Exercise prompt => Scan the records for lines with the word "debugging", and copy every such line.

[Opening Data for review section]

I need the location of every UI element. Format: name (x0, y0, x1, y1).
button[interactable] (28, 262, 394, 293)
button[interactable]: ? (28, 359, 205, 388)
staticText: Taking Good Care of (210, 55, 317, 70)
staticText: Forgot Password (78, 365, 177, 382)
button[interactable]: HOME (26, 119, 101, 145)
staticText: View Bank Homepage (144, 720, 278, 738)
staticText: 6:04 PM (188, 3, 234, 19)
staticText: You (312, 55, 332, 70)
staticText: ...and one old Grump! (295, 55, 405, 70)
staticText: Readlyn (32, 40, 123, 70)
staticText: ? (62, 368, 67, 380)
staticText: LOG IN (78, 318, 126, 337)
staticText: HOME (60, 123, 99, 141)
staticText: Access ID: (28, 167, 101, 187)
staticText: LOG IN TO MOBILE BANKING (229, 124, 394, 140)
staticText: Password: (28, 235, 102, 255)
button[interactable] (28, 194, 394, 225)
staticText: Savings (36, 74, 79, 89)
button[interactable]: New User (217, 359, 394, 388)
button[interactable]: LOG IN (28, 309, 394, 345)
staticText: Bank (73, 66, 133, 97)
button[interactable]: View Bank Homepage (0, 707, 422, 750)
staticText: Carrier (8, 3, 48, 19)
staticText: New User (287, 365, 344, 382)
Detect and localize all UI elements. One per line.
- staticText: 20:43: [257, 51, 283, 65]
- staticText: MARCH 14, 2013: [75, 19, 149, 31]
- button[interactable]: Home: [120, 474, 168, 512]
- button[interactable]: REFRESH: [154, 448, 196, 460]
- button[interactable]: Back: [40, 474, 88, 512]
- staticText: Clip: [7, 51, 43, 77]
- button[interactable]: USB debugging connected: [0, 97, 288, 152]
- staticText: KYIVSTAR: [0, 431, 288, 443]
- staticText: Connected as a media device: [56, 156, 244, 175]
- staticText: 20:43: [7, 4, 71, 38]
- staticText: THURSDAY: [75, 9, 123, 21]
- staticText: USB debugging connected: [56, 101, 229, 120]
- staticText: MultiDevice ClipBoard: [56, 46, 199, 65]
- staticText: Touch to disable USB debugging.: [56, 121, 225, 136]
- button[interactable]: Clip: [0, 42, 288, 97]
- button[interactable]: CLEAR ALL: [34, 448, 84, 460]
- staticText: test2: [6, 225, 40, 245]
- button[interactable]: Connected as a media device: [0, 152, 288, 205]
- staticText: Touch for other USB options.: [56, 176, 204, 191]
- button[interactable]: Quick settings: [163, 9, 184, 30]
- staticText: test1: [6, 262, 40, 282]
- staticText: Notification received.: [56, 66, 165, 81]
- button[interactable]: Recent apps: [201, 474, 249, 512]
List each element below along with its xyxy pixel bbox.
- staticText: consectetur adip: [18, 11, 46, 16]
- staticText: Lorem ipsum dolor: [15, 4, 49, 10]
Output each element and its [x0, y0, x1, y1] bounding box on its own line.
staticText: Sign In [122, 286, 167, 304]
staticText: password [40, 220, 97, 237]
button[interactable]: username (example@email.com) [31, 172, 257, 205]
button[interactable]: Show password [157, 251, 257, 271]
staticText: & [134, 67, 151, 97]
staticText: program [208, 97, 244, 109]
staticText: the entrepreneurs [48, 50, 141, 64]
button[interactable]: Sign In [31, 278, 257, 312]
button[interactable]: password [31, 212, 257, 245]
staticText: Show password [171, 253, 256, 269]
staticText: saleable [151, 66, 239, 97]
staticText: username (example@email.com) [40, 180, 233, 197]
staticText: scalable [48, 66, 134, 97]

[Closing Data for review section]

Answer for this exercise =>
- button[interactable]: USB debugging connected: [0, 97, 288, 152]
- staticText: USB debugging connected: [56, 101, 229, 120]
- staticText: Touch to disable USB debugging.: [56, 121, 225, 136]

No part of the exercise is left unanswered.